Soon after moving to St. Petersburg Dubnow's publications appeared in the press, including the leading Russian–Jewish magazine Voskhod. In 1890, the Jewish population was expelled from the capital city, and Dubnow too was forced to leave. He settled in Odessa and continued to publish studies of Jewish life and history, coming to be regarded as an authority in these areas.
Throughout his active participation in the contemporary social and political life of the Russian Empire, Dubnow called for modernizing Jewish education, organizing Jewish self-defense against pogroms, and demanding equal rights for Russian Jews, including the right to vote. Living in Vilna, Lithuania, during the early months of 1905 Russian Revolution, he became active in organizing a Jewish political response to opportunities arising from the new civil rights which were being promised. In this effort he worked with a variety of Jewish opinion, e.g., those favouring diaspora autonomy, Zionism, socialism, and assimilation.
In 1906 he was allowed back into St Petersburg, where he founded and directed the Jewish Literature and Historical-Ethnographic Society and edited the Jewish Encyclopedia. In the same year, he founded the Folkspartei (Jewish People's Party) with Israel Efrojkin, which successfully worked for the election of MPs and municipal councilors in interwar Lithuania and Poland. After 1917 Dubnow became a Professor of Jewish history at Petrograd University.

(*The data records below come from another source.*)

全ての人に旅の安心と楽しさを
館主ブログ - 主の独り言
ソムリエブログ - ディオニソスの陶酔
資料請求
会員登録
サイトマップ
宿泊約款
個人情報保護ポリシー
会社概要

He welcomed the first February Revolution of 1917 in Russia, which brought the long anticipated liberation of the Jewish people. Yet he felt uneasy about the increasing profile of Lenin. Dubnow did not consider such Bolsheviks as Trotsky (Bronstein) to be Jewish. "They appear under Russian pseudonyms, because they are ashamed of their Jewish origins (Trotsky, Zinoviev, others). But it would be better to say that their Jewish names are pseudonyms; they are not rooted in our people."

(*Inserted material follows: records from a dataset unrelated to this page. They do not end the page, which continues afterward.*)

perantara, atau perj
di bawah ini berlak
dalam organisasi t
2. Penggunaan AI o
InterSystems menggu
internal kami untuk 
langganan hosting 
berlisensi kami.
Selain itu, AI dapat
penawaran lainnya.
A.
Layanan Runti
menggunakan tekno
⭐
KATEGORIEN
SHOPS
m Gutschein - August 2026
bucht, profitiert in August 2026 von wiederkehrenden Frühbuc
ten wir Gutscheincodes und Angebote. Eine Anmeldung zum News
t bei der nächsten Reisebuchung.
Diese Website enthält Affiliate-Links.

In 1922 he emigrated to Kaunas, Lithuania, and later to Berlin. His magnum opus was the ten volume World History of the Jewish people, first published in German translation in 1925-1929. "With this work Dubnow took over the mantle of Jewish national historian from Graetz. Dubnow's Weltgeschicht may in truth be called the first secular and purely scholarly synthesis of the entire course of Jewish history, free from dogmatic and theological trappings, balanced in its evaluation of the various epochs and regional groupings of Jewish historical development, fully cognizant of social and economic currents and influences... ."
During 1927 Dubnow initiated a search in Poland for pinkeysim (record books kept by Kehillot and other local Jewish groups) on behalf of the Yidisher Visnshaftlekher Institut (YIVO, Jewish Scientific Institute), while he was Chairman of its Historical Section. This spadework for the historian netted several hundred writings; one pinkes dated to 1601, that of the Kehillah of Opatów.
In August 1933, after Hitler came to power, Dubnow moved to Riga, Latvia. There his wife died, yet he continued his activities, also writing his autobiography Book of My Life. On the initiative of a Latvian Jewish refugee activist in Stockholm and with help from the local Jewish community in Sweden, Dubnow was granted a visa to Sweden in the summer of 1940 but for unknown reasons he never used it. Then in July 1941 Nazi troops occupied Riga. Dubnow was evicted, losing his entire library. With thousands of Jews he was transferred to the Riga ghetto. According to the few remaining survivors, Dubnow repeated to ghetto inhabitants: Yidn, shraybt un farshraybt (Yiddish: "Jews, write and record"). He was among thousands of Jews to be rounded up there for the Rumbula massacre. Too sick to travel to the forest, he was executed in the city on 8 December 1941. Several friends then buried Simon Dubnow in the old cemetery of the Riga ghetto.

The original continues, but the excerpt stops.